Por Salvador Montoya/ Escritor
El leñador enmudecido, sangrando, con el hacha
en la mano, toma el camino de regreso. Está nevando, y él evade pensar en el
clima, sin embargo unos árboles soñadores abren, desconociéndolo, secretos
dulces, gigantes, húmedos.
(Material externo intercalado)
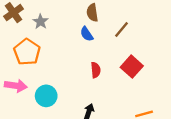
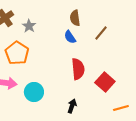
red square: (132, 67) -> (105, 82), moved
red semicircle: (96, 70) -> (78, 69), size x1.5

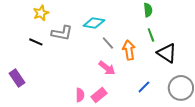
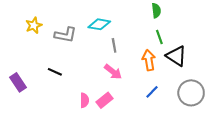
yellow star: (41, 13) -> (34, 25), moved
black line: (36, 42) -> (55, 72), moved
gray line: (108, 43) -> (114, 45), turned 32
orange arrow: (129, 50) -> (149, 60), moved

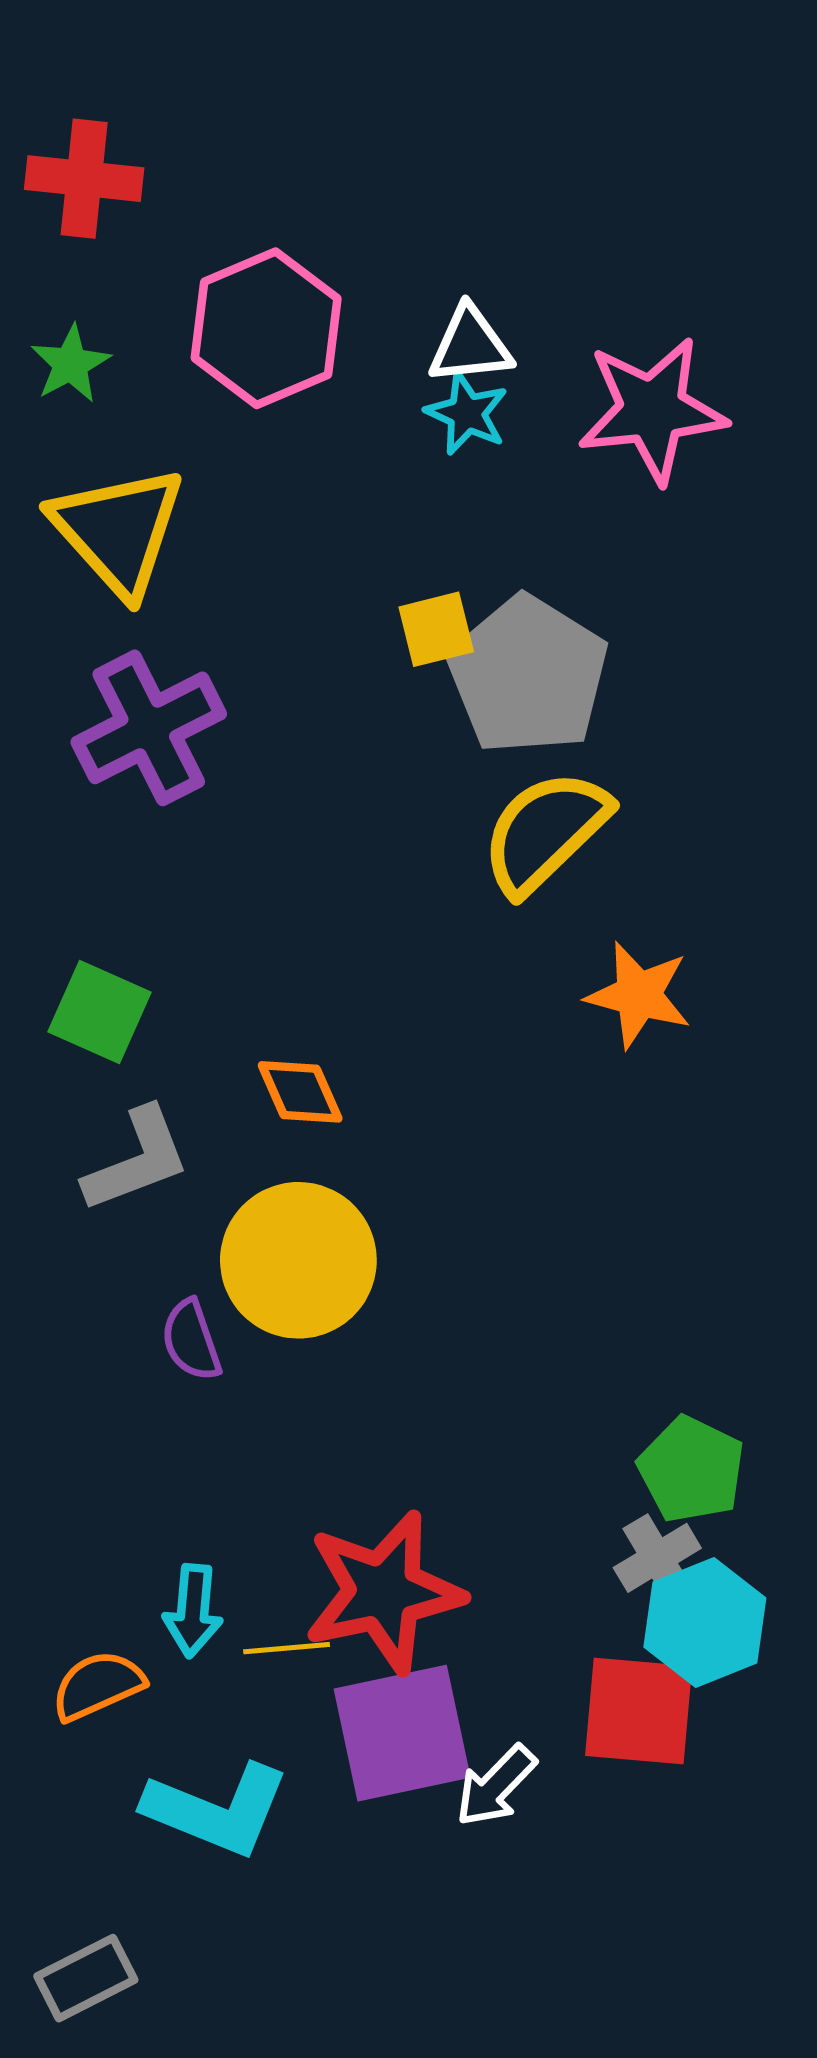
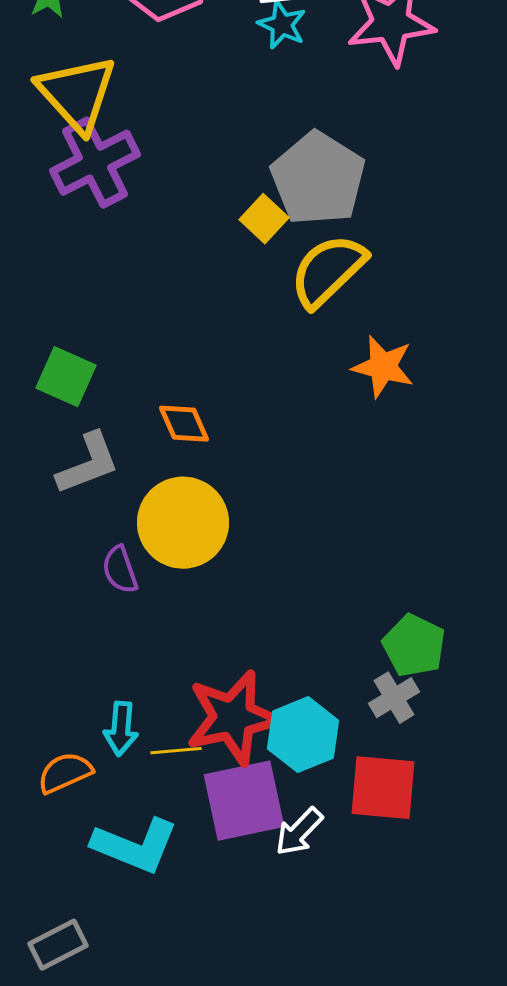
yellow square: (436, 629) -> (264, 219), moved, turned -33
purple cross: (149, 728) -> (95, 163), moved
cyan hexagon: (705, 1623) -> (303, 735), moved

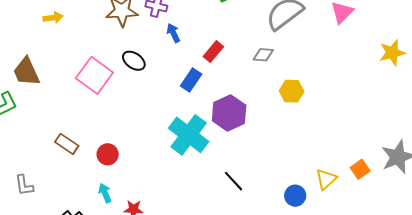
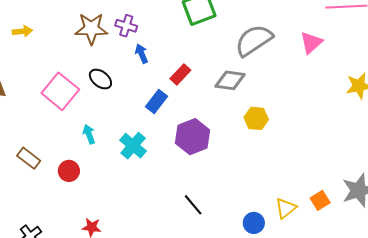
gray diamond: (263, 55) -> (230, 80), size x1.4
cyan cross: (189, 135) -> (133, 146), moved, size x0.7
cyan arrow: (105, 193) -> (89, 134), moved

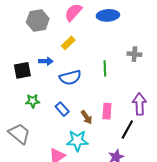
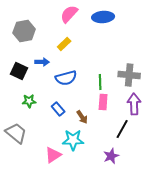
gray hexagon: (38, 21) -> (24, 31), moved
gray cross: (134, 54) -> (129, 75), moved, size x1.5
green line: (105, 68) -> (100, 82), moved
black square: (22, 70) -> (19, 71), turned 36
pink rectangle: (107, 111) -> (103, 102), moved

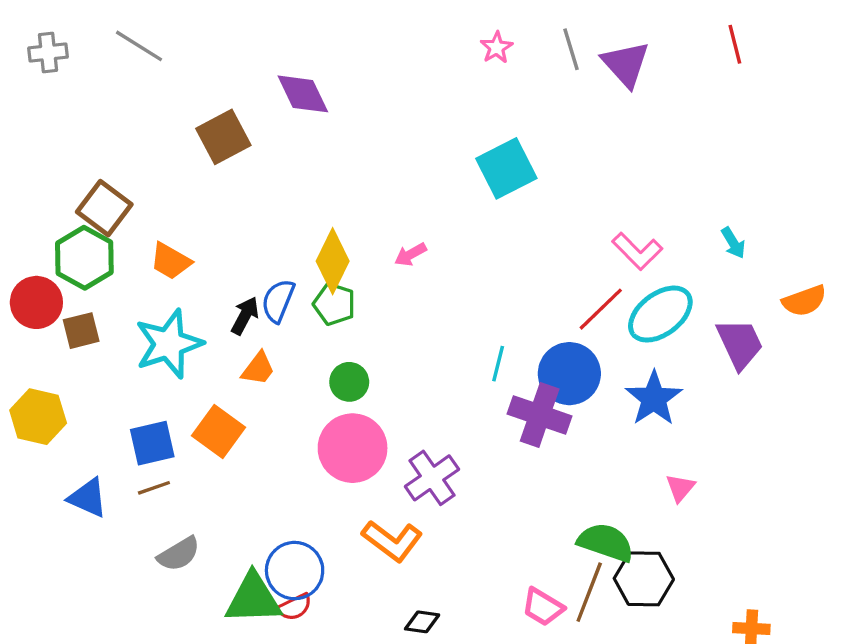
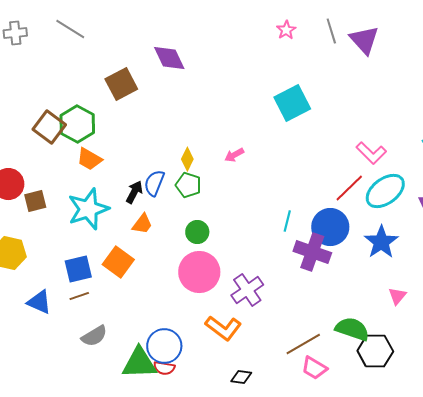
green hexagon: (84, 258) -> (77, 124), moved
yellow diamond: (333, 261) -> (187, 159), size x0.6
brown line: (589, 592) -> (303, 344), moved, turned 39
red semicircle: (295, 607) -> (164, 368), turned 35

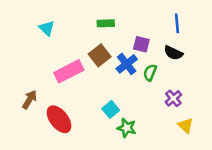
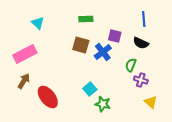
brown square: (100, 55) -> (81, 45), turned -36
pink rectangle: (69, 71) -> (25, 54), moved
green semicircle: (150, 73) -> (131, 65), moved
purple cross: (173, 98) -> (141, 80), turned -32

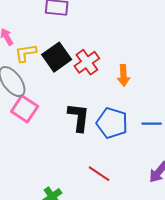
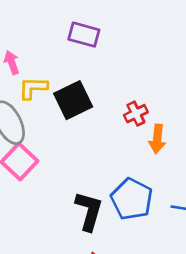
red cross: (87, 62) -> (136, 114), moved, size x0.7
black L-shape: (79, 117) -> (89, 211), moved

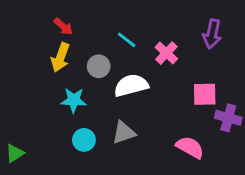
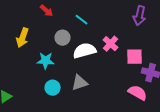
red arrow: (63, 27) -> (47, 11), moved
pink cross: (166, 53) -> (111, 44), moved
yellow arrow: (60, 57) -> (23, 38), moved
pink semicircle: (190, 147) -> (138, 93), moved

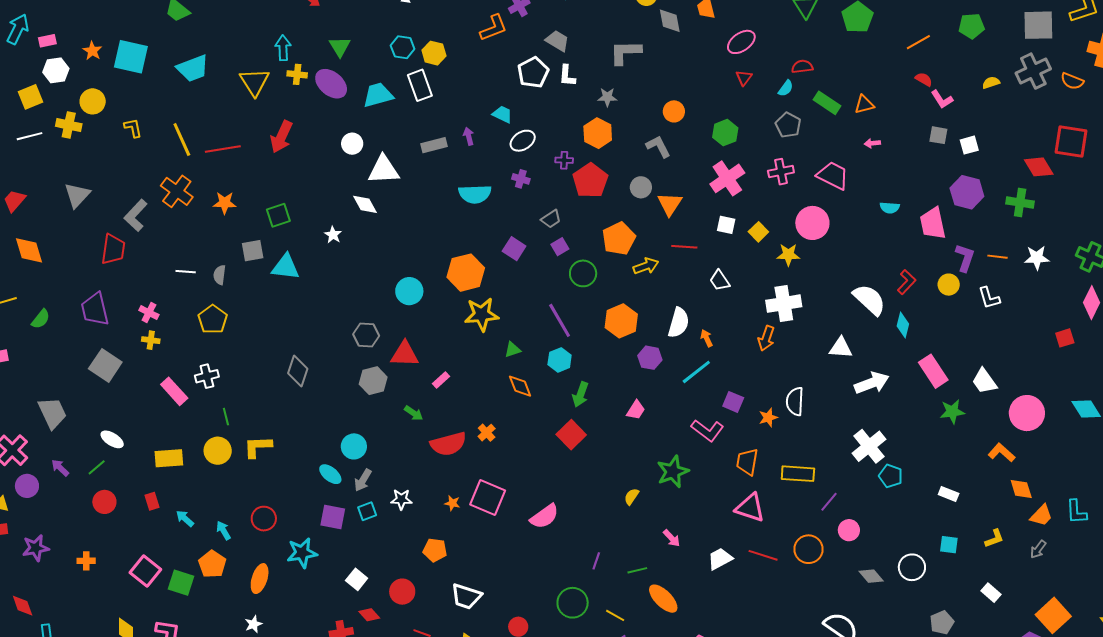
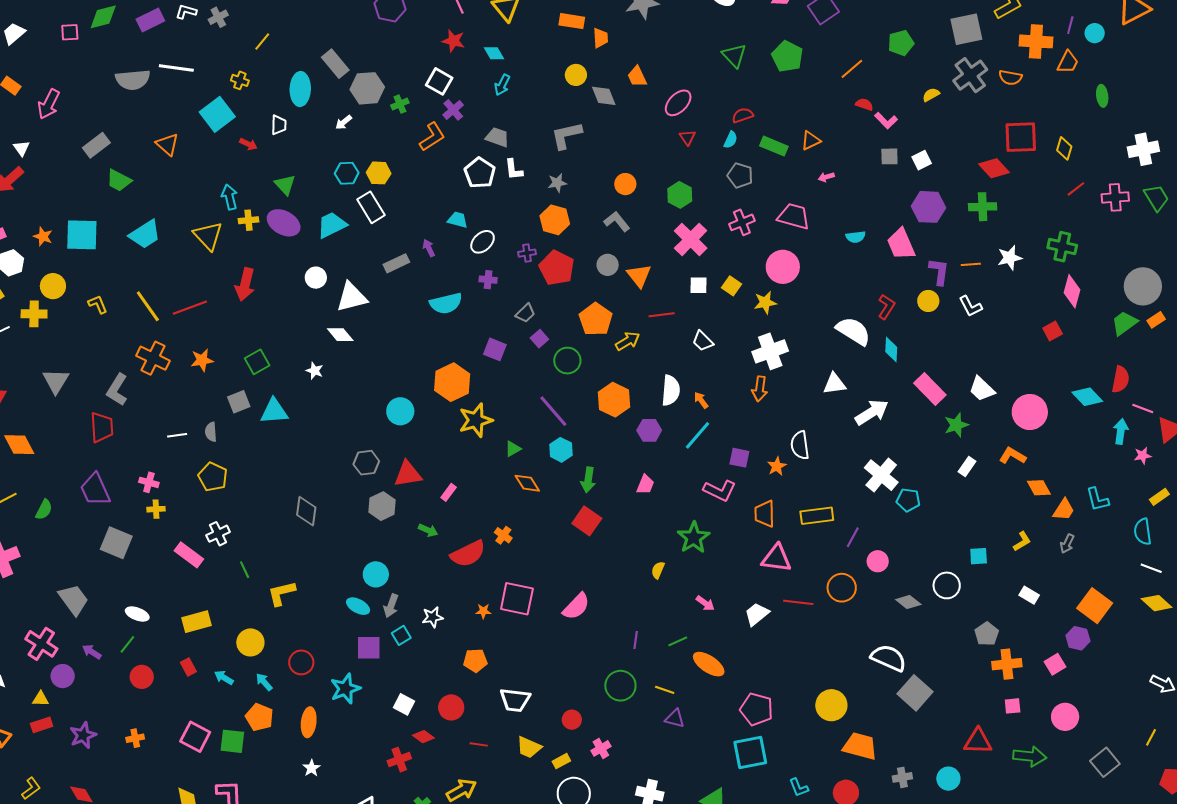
yellow circle: (218, 451) -> (250, 642), moved
white rectangle: (949, 494) -> (967, 467), moved, turned -66

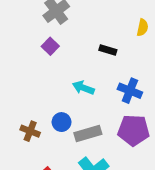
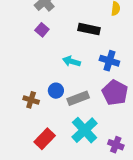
black rectangle: (108, 50) -> (89, 29), size x1.5
purple pentagon: (134, 130) -> (115, 93), turned 30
Su madre, aquella yerbatera indígena, guerrera de la
noche, perforó, hace años, cuando la infancia sonrojaba los temores, una danza
de fuegos terrestres. Era la caza de los días tristes. Ella había guiado a la
masa hambrienta a un huerto fructífero. Los niños perseguían con perros flacos,
dominados de tiempos, las venturas de los mortales. Pero ella no estaba
confiada, alguien la perseguía. No podía ser el marido. Éste ya estaba muerto,
ella misma lo aniquiló con un brebaje. Aquellos eran los días de la ira. Los
hombres codiciosos, fulminaron la tierra con fiestas de guerras y licores. La
historia pasada no estimulaba al leñador. Sólo le faltaban algunos trechos para
estar libre. Olía el atardecer a carne quemada. Había gentes gritando a lo
lejos que no esperaban valientes protectores. Continuó callado, pensando en la
madre, en la sangre derramada. Él tenía el deber de guardar el secreto del
pueblo. Necesitaba volver a casa y recuperar la piel sagrada. ¿Y si se hacía el
fugitivo? Había una gruta donde no lo encontrarían. Tuvo sed y se agachó, dijo
unas palabras sanadoras, y continuó su caminar. Vio el pueblo devastado, la
luna blanca y el humo envolviendo la oscuridad. Ya todos eran prisioneros,
otros contarían sus pasiones, las razones de su existencia. La piel sagrada
protegía una tabla tallada, con figuras terribles marcaba los signos de la
vida. El leñador la observó, admirado, como la primera vez. Sabía que estaba
desnudo: como la utopía de su pueblo. Su madre se encontraba encadenada al
olvido, sus gentes oprimidas por los fuertes y él siendo el sacrificio de la
esperanza.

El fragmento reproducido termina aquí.